Must UNIX be a memory hog?
Fuat C. Baran
fuat at cunixc.cc.columbia.edu
Tue May 23 03:21:53 AEST 1989
In article <31529 at bu-cs.BU.EDU> bzs at bu-cs.BU.EDU (Barry Shein) writes:
>Actually, although humorous, I wonder about the legal implications of
>that /bin/true which contains nothing but a copyright notice (and
>perhaps one blank line.)
>
>One could make an argument that AT&T ran around blindly copyrighting
>everything in sight without being bothered to so much as inventory its
>copyright value or verify that there were any contents to which their
>copyrights could lay claim to or be properly assigned.
Are all UNIX files individually copyrighted, or is UNIX as a whole (or
by suitably large product chunks) protected by copyright? Some of the
files (e.g the sources to /bin/true, /bin/false), etc. are obviously
trivial, and on there own would not merit a copyright notice, but as
part of UNIX as a whole they probably got the copyright notice, just
to make sure every file associated with the copyright was marked.

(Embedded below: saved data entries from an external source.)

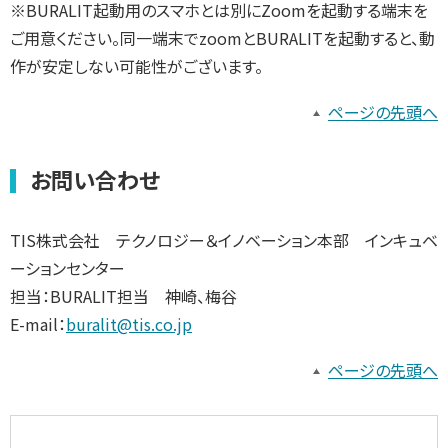
※BURALIT起動用のスマホとは別にZoomを起動する端末を
ご用意ください。同一端末でzoomとBURALITを起動すると、動
作が安定しない可能性がございます。
ページの先頭へ
お問い合わせ
TIS株式会社 テクノロジー＆イノベーション本部 インキュベ
ーションセンター
担当：BURALIT担当 神崎、梅谷
E-mail：
buralit@tis.co.jp
ページの先頭へ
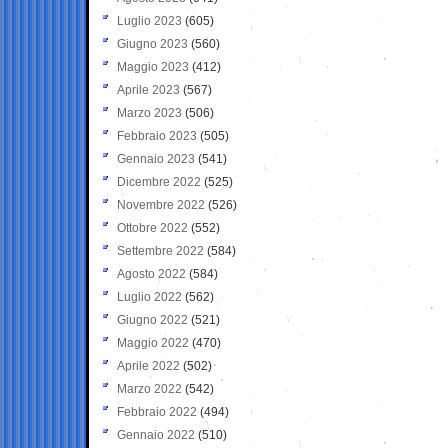
Luglio 2023
(605)
Giugno 2023
(560)
Maggio 2023
(412)
Aprile 2023
(567)
Marzo 2023
(506)
Febbraio 2023
(505)
Gennaio 2023
(541)
Dicembre 2022
(525)
Novembre 2022
(526)
Ottobre 2022
(552)
Settembre 2022
(584)
Agosto 2022
(584)
Luglio 2022
(562)
Giugno 2022
(521)
Maggio 2022
(470)
Aprile 2022
(502)
Marzo 2022
(542)
Febbraio 2022
(494)
Gennaio 2022
(510)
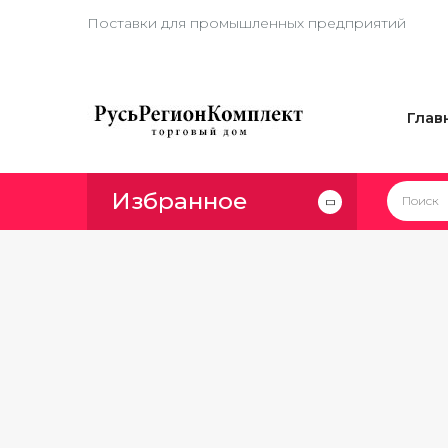
Поставки для промышленных предприятий
Глав
Избранное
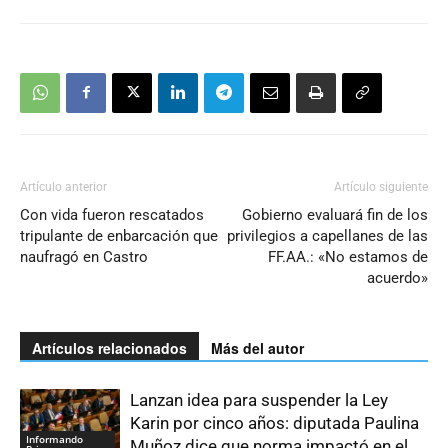
Artículo anterior
Artículo siguiente
Con vida fueron rescatados
Gobierno evaluará fin de los
tripulante de enbarcación que
privilegios a capellanes de las
naufragó en Castro
FF.AA.: «No estamos de
acuerdo»
Artículos relacionados
Más del autor
Lanzan idea para suspender la Ley
Karin por cinco años: diputada Paulina
Informando
Muñoz dice que norma impactó en el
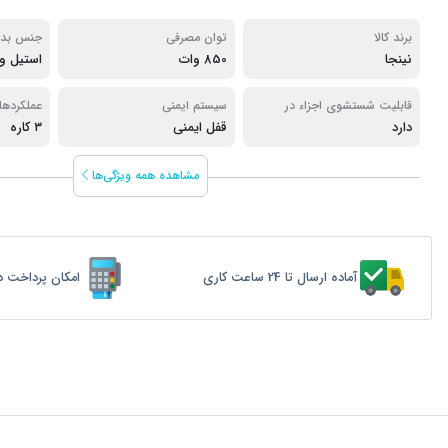
برند کالا
توان مصرفی
جنس بدن
نینجا
850 وات
استیل و
قابلیت شستشوی اجزاء در
سیستم ایمنی
عملکردها
دارد
ماشین ظرفشویی
قفل ایمنی
۳ کاره
مشاهده همه ویژگی‌ها
آماده ارسال تا 24 ساعت کاری
امکان پرداخت د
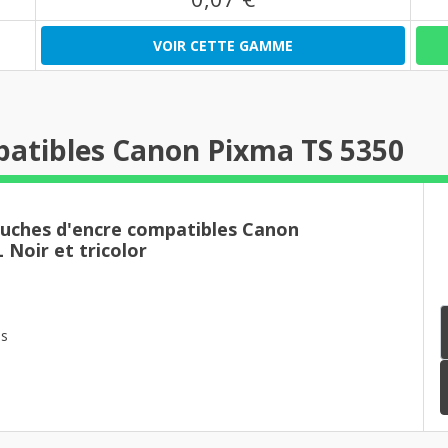
VOIR CETTE GAMME
patibles Canon Pixma TS 5350
ouches d'encre compatibles Canon
Noir et tricolor
es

>I would be interested in any case law which dealt with frivolous use
>of the copyright law who's only purpose was to restrain trade rather
>than protect a creative work (eg. someone trying to copyright a blank
>book and lay claim to the concept of a blank book, as opposed to the
>design of a particular blank book.)
I don't think slapping a copyright notice (or registering a copyright)
on /bin/true (along with all the other sources to the kernel and
utilities) is frivolous use of the copyright law. Attempting to sue
for copyright infringement based solely on someone else's sources to
/bin/true being similar to AT&T's WOULD be frivolous, and would
probably get thrown out of court.
--Fuat
--
INTERNET: fuat at columbia.edu U.S. MAIL: Columbia University
BITNET: fuat at cunixc.cc.columbia.edu Center for Computing Activities
USENET: ...!rutgers!columbia!cunixc!fuat 712 Watson Labs, 612 W115th St.